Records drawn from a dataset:
++++++++

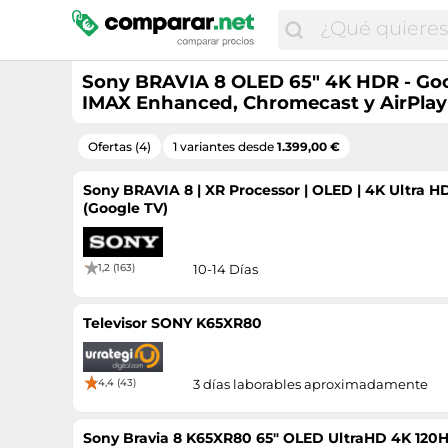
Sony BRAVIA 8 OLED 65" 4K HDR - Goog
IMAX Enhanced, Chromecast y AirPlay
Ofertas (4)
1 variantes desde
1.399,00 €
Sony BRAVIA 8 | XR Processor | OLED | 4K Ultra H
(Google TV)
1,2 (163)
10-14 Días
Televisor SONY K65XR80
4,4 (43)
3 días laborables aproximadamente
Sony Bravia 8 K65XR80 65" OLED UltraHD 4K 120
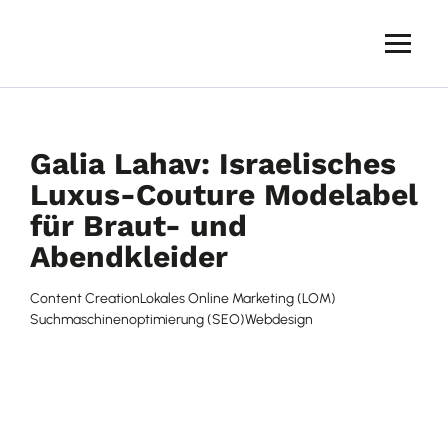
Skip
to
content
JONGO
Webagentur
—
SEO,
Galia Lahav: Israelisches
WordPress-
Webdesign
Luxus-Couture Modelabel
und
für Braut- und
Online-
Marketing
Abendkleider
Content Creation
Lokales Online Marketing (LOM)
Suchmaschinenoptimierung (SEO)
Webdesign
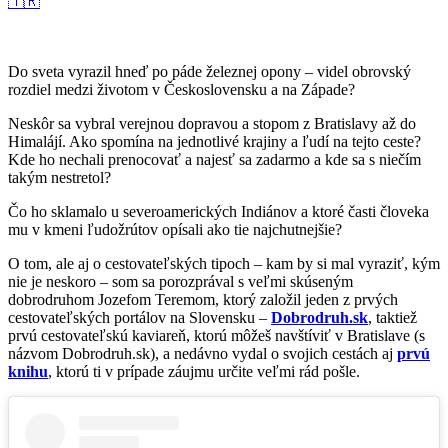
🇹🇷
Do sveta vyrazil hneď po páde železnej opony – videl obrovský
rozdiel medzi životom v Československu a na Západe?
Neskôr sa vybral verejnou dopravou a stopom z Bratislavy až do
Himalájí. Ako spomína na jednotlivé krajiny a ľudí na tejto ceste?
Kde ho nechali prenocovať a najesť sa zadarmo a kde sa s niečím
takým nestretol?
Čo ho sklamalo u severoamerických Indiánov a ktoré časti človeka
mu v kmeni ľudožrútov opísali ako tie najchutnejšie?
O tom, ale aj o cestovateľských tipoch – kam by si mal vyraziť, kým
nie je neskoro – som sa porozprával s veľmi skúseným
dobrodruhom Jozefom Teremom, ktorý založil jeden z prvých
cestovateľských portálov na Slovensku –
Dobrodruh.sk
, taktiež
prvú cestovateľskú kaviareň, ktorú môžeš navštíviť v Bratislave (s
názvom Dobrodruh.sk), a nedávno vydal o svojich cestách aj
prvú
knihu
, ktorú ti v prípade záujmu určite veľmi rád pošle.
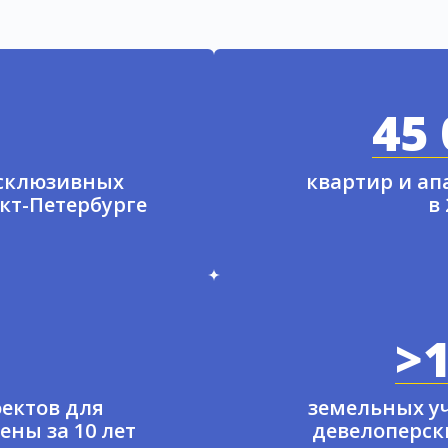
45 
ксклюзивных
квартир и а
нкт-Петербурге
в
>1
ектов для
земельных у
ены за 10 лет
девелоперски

++++++++

- **PROBLEM DETAILS**: Respond with a single number: the count of lines in the entries above that contain the string "Online".

- **SOLUTION FOR THIS EXERCISE**: 2